• **What this task involves**:
Would you quote every entry exactly, dropping only the pictures?

Page layout parsing data:
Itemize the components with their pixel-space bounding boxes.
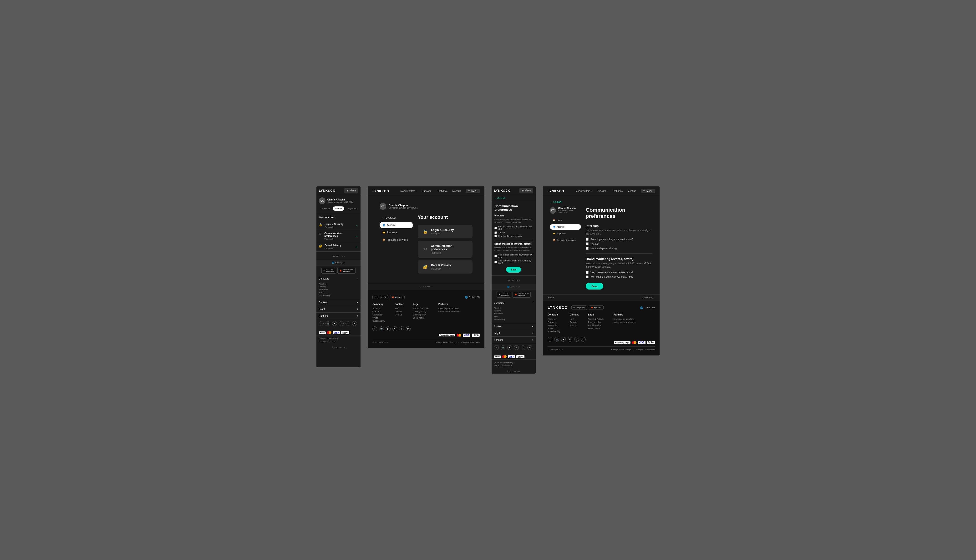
end-subscription-link[interactable]: End your subscription [461, 341, 480, 343]
help-link[interactable]: Help [394, 307, 403, 310]
sidebar-item-account[interactable]: 👤 Account [379, 222, 413, 228]
save-button[interactable]: Save [506, 267, 521, 273]
legal-header[interactable]: Legal + [316, 306, 361, 312]
youtube-icon[interactable]: ▶ [332, 321, 337, 326]
our-cars-link[interactable]: Our cars ▾ [597, 190, 608, 192]
app-store-btn[interactable]: 🍎 Download on theApp Store [338, 268, 356, 273]
global-selector[interactable]: 🌐 Global | EN [465, 296, 480, 298]
sidebar-item-products[interactable]: 📦 Products & services [550, 237, 581, 243]
newsletters-checkbox[interactable] [495, 255, 497, 257]
legal-notice-link[interactable]: Legal notice [588, 327, 604, 330]
car-checkbox[interactable] [495, 232, 497, 234]
meet-us-link[interactable]: Meet us [570, 324, 578, 327]
meet-us-link[interactable]: Meet us [394, 313, 403, 316]
privacy-link[interactable]: Privacy policy [413, 310, 429, 313]
mobility-offers-link[interactable]: Mobility offers ▾ [575, 190, 592, 192]
contact-header[interactable]: Contact + [491, 323, 536, 330]
company-header[interactable]: Company − [491, 300, 536, 306]
linkedin-icon[interactable]: in [352, 321, 357, 326]
cookie-settings-link[interactable]: Change cookie settings [612, 348, 631, 351]
tiktok-icon[interactable]: ♪ [521, 345, 525, 350]
careers-link[interactable]: Careers [319, 286, 358, 288]
about-link[interactable]: About us [494, 307, 533, 309]
instagram-icon[interactable]: 📷 [326, 321, 330, 326]
sustainability-link[interactable]: Sustainability [373, 320, 385, 322]
membership-checkbox[interactable] [586, 247, 588, 250]
sustainability-link[interactable]: Sustainability [319, 294, 358, 297]
meet-us-link[interactable]: Meet us [452, 190, 461, 192]
login-security-card[interactable]: 🔒 Login & Security Paragraph [418, 225, 473, 238]
data-privacy-card[interactable]: 🔐 Data & Privacy Paragraph [418, 260, 473, 273]
menu-button[interactable]: ☰ Menu [466, 189, 480, 193]
google-play-btn[interactable]: ▶ GET IT ONGoogle Play [496, 292, 511, 297]
to-top-link[interactable]: TO THE TOP ↑ [640, 297, 655, 299]
car-checkbox[interactable] [586, 242, 588, 245]
end-subscription-link[interactable]: End your subscription [494, 364, 533, 367]
app-store-btn[interactable]: 🍎 App Store [390, 295, 404, 299]
back-button[interactable]: ← Go back [495, 197, 533, 199]
legal-notice-link[interactable]: Legal notice [413, 317, 429, 319]
events-checkbox[interactable] [495, 227, 497, 229]
terms-link[interactable]: Terms & Policies [413, 307, 429, 310]
twitter-icon[interactable]: ✕ [339, 321, 344, 326]
tiktok-icon[interactable]: ♪ [346, 321, 350, 326]
workshops-link[interactable]: Independent workshops [438, 310, 461, 313]
newsletter-link[interactable]: Newsletter [548, 324, 560, 327]
about-link[interactable]: About us [319, 283, 358, 285]
comm-prefs-card[interactable]: ✉ Communication preferences Paragraph [418, 241, 473, 258]
to-top-link[interactable]: TO THE TOP ↑ [332, 255, 345, 257]
facebook-icon[interactable]: f [373, 327, 377, 331]
menu-button[interactable]: ☰ Menu [519, 188, 533, 193]
partners-header[interactable]: Partners + [491, 337, 536, 343]
invoicing-link[interactable]: Invoicing for suppliers [613, 318, 637, 320]
youtube-icon[interactable]: ▶ [507, 345, 512, 350]
twitter-icon[interactable]: ✕ [393, 327, 397, 331]
tab-account[interactable]: Account [333, 207, 344, 211]
press-link[interactable]: Press [319, 292, 358, 293]
sms-checkbox[interactable] [495, 261, 497, 263]
test-drive-link[interactable]: Test drive [438, 190, 448, 192]
app-store-btn[interactable]: 🍎 App Store [589, 305, 603, 310]
menu-button[interactable]: ☰ Menu [641, 189, 655, 193]
press-link[interactable]: Press [494, 315, 533, 318]
sidebar-item-products[interactable]: 📦 Products & services [379, 237, 413, 243]
tab-payments[interactable]: Payments [346, 207, 359, 211]
global-selector[interactable]: 🌐 Global | EN [491, 284, 536, 290]
global-selector[interactable]: 🌐 Global | EN [640, 307, 655, 309]
newsletter-link[interactable]: Newsletter [373, 313, 385, 316]
sidebar-item-overview[interactable]: ◻ Overview [379, 215, 413, 221]
press-link[interactable]: Press [548, 327, 560, 330]
sidebar-item-payments[interactable]: 💳 Payments [550, 231, 581, 237]
contact-link[interactable]: Contact [570, 321, 578, 323]
newsletters-checkbox[interactable] [586, 271, 588, 274]
menu-button[interactable]: ☰ Menu [344, 188, 358, 193]
press-link[interactable]: Press [373, 317, 385, 319]
tab-overview[interactable]: Overview [319, 207, 332, 211]
twitter-icon[interactable]: ✕ [568, 337, 572, 342]
sidebar-item-account[interactable]: 👤 Account [550, 224, 581, 230]
about-link[interactable]: About us [548, 318, 560, 320]
contact-header[interactable]: Contact + [316, 299, 361, 306]
contact-link[interactable]: Contact [394, 310, 403, 313]
partners-header[interactable]: Partners + [316, 313, 361, 319]
company-header[interactable]: Company − [316, 275, 361, 282]
newsletter-link[interactable]: Newsletter [319, 288, 358, 291]
mobility-offers-link[interactable]: Mobility offers ▾ [400, 190, 417, 192]
sidebar-item-home[interactable]: 🏠 Home [550, 217, 581, 223]
end-subscription-link[interactable]: End your subscription [319, 340, 358, 342]
instagram-icon[interactable]: 📷 [554, 337, 559, 342]
twitter-icon[interactable]: ✕ [514, 345, 519, 350]
global-selector[interactable]: 🌐 Global | EN [316, 260, 361, 266]
membership-checkbox[interactable] [495, 235, 497, 237]
events-checkbox[interactable] [586, 238, 588, 241]
legal-header[interactable]: Legal + [491, 330, 536, 337]
terms-link[interactable]: Terms & Policies [588, 318, 604, 320]
meet-us-link[interactable]: Meet us [627, 190, 636, 192]
careers-link[interactable]: Careers [373, 310, 385, 313]
instagram-icon[interactable]: 📷 [501, 345, 505, 350]
invoicing-link[interactable]: Invoicing for suppliers [438, 307, 461, 310]
menu-item-comm-prefs[interactable]: ✉ Communication preferences Paragraph → [316, 230, 361, 242]
careers-link[interactable]: Careers [494, 310, 533, 312]
workshops-link[interactable]: Independent workshops [613, 321, 637, 323]
youtube-icon[interactable]: ▶ [561, 337, 566, 342]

• **Answer area**:
Itemize the components with their pixel-space bounding boxes.
end-subscription-link[interactable]: End your subscription [461, 341, 480, 343]
help-link[interactable]: Help [394, 307, 403, 310]
sidebar-item-account[interactable]: 👤 Account [379, 222, 413, 228]
save-button[interactable]: Save [506, 267, 521, 273]
legal-header[interactable]: Legal + [316, 306, 361, 312]
youtube-icon[interactable]: ▶ [332, 321, 337, 326]
our-cars-link[interactable]: Our cars ▾ [597, 190, 608, 192]
app-store-btn[interactable]: 🍎 Download on theApp Store [338, 268, 356, 273]
global-selector[interactable]: 🌐 Global | EN [465, 296, 480, 298]
sidebar-item-products[interactable]: 📦 Products & services [550, 237, 581, 243]
newsletters-checkbox[interactable] [495, 255, 497, 257]
legal-notice-link[interactable]: Legal notice [588, 327, 604, 330]
car-checkbox[interactable] [495, 232, 497, 234]
meet-us-link[interactable]: Meet us [570, 324, 578, 327]
meet-us-link[interactable]: Meet us [394, 313, 403, 316]
privacy-link[interactable]: Privacy policy [413, 310, 429, 313]
mobility-offers-link[interactable]: Mobility offers ▾ [575, 190, 592, 192]
contact-header[interactable]: Contact + [491, 323, 536, 330]
company-header[interactable]: Company − [491, 300, 536, 306]
linkedin-icon[interactable]: in [352, 321, 357, 326]
cookie-settings-link[interactable]: Change cookie settings [612, 348, 631, 351]
tiktok-icon[interactable]: ♪ [521, 345, 525, 350]
careers-link[interactable]: Careers [319, 286, 358, 288]
about-link[interactable]: About us [494, 307, 533, 309]
instagram-icon[interactable]: 📷 [326, 321, 330, 326]
sustainability-link[interactable]: Sustainability [373, 320, 385, 322]
membership-checkbox[interactable] [586, 247, 588, 250]
sustainability-link[interactable]: Sustainability [319, 294, 358, 297]
meet-us-link[interactable]: Meet us [452, 190, 461, 192]
login-security-card[interactable]: 🔒 Login & Security Paragraph [418, 225, 473, 238]
data-privacy-card[interactable]: 🔐 Data & Privacy Paragraph [418, 260, 473, 273]
menu-button[interactable]: ☰ Menu [466, 189, 480, 193]
google-play-btn[interactable]: ▶ GET IT ONGoogle Play [496, 292, 511, 297]
to-top-link[interactable]: TO THE TOP ↑ [640, 297, 655, 299]
car-checkbox[interactable] [586, 242, 588, 245]
end-subscription-link[interactable]: End your subscription [494, 364, 533, 367]
app-store-btn[interactable]: 🍎 App Store [390, 295, 404, 299]
back-button[interactable]: ← Go back [495, 197, 533, 199]
legal-notice-link[interactable]: Legal notice [413, 317, 429, 319]
events-checkbox[interactable] [495, 227, 497, 229]
terms-link[interactable]: Terms & Policies [413, 307, 429, 310]
twitter-icon[interactable]: ✕ [339, 321, 344, 326]
tiktok-icon[interactable]: ♪ [346, 321, 350, 326]
workshops-link[interactable]: Independent workshops [438, 310, 461, 313]
newsletter-link[interactable]: Newsletter [548, 324, 560, 327]
about-link[interactable]: About us [319, 283, 358, 285]
comm-prefs-card[interactable]: ✉ Communication preferences Paragraph [418, 241, 473, 258]
to-top-link[interactable]: TO THE TOP ↑ [332, 255, 345, 257]
facebook-icon[interactable]: f [373, 327, 377, 331]
menu-button[interactable]: ☰ Menu [519, 188, 533, 193]
partners-header[interactable]: Partners + [491, 337, 536, 343]
invoicing-link[interactable]: Invoicing for suppliers [613, 318, 637, 320]
youtube-icon[interactable]: ▶ [507, 345, 512, 350]
twitter-icon[interactable]: ✕ [393, 327, 397, 331]
tab-account[interactable]: Account [333, 207, 344, 211]
press-link[interactable]: Press [319, 292, 358, 293]
sms-checkbox[interactable] [495, 261, 497, 263]
test-drive-link[interactable]: Test drive [438, 190, 448, 192]
app-store-btn[interactable]: 🍎 App Store [589, 305, 603, 310]
menu-button[interactable]: ☰ Menu [641, 189, 655, 193]
press-link[interactable]: Press [494, 315, 533, 318]
sidebar-item-products[interactable]: 📦 Products & services [379, 237, 413, 243]
tab-payments[interactable]: Payments [346, 207, 359, 211]
global-selector[interactable]: 🌐 Global | EN [491, 284, 536, 290]
global-selector[interactable]: 🌐 Global | EN [640, 307, 655, 309]
newsletter-link[interactable]: Newsletter [373, 313, 385, 316]
sidebar-item-overview[interactable]: ◻ Overview [379, 215, 413, 221]
press-link[interactable]: Press [548, 327, 560, 330]
sidebar-item-payments[interactable]: 💳 Payments [550, 231, 581, 237]
contact-link[interactable]: Contact [570, 321, 578, 323]
newsletters-checkbox[interactable] [586, 271, 588, 274]
menu-button[interactable]: ☰ Menu [344, 188, 358, 193]
press-link[interactable]: Press [373, 317, 385, 319]
tab-overview[interactable]: Overview [319, 207, 332, 211]
twitter-icon[interactable]: ✕ [568, 337, 572, 342]
sidebar-item-account[interactable]: 👤 Account [550, 224, 581, 230]
about-link[interactable]: About us [548, 318, 560, 320]
contact-header[interactable]: Contact + [316, 299, 361, 306]
contact-link[interactable]: Contact [394, 310, 403, 313]
partners-header[interactable]: Partners + [316, 313, 361, 319]
company-header[interactable]: Company − [316, 275, 361, 282]
newsletter-link[interactable]: Newsletter [319, 288, 358, 291]
mobility-offers-link[interactable]: Mobility offers ▾ [400, 190, 417, 192]
sidebar-item-home[interactable]: 🏠 Home [550, 217, 581, 223]
end-subscription-link[interactable]: End your subscription [319, 340, 358, 342]
instagram-icon[interactable]: 📷 [554, 337, 559, 342]
twitter-icon[interactable]: ✕ [514, 345, 519, 350]
global-selector[interactable]: 🌐 Global | EN [316, 260, 361, 266]
membership-checkbox[interactable] [495, 235, 497, 237]
events-checkbox[interactable] [586, 238, 588, 241]
legal-header[interactable]: Legal + [491, 330, 536, 337]
terms-link[interactable]: Terms & Policies [588, 318, 604, 320]
meet-us-link[interactable]: Meet us [627, 190, 636, 192]
careers-link[interactable]: Careers [373, 310, 385, 313]
instagram-icon[interactable]: 📷 [501, 345, 505, 350]
invoicing-link[interactable]: Invoicing for suppliers [438, 307, 461, 310]
menu-item-comm-prefs[interactable]: ✉ Communication preferences Paragraph → [316, 230, 361, 242]
careers-link[interactable]: Careers [494, 310, 533, 312]
workshops-link[interactable]: Independent workshops [613, 321, 637, 323]
youtube-icon[interactable]: ▶ [561, 337, 566, 342]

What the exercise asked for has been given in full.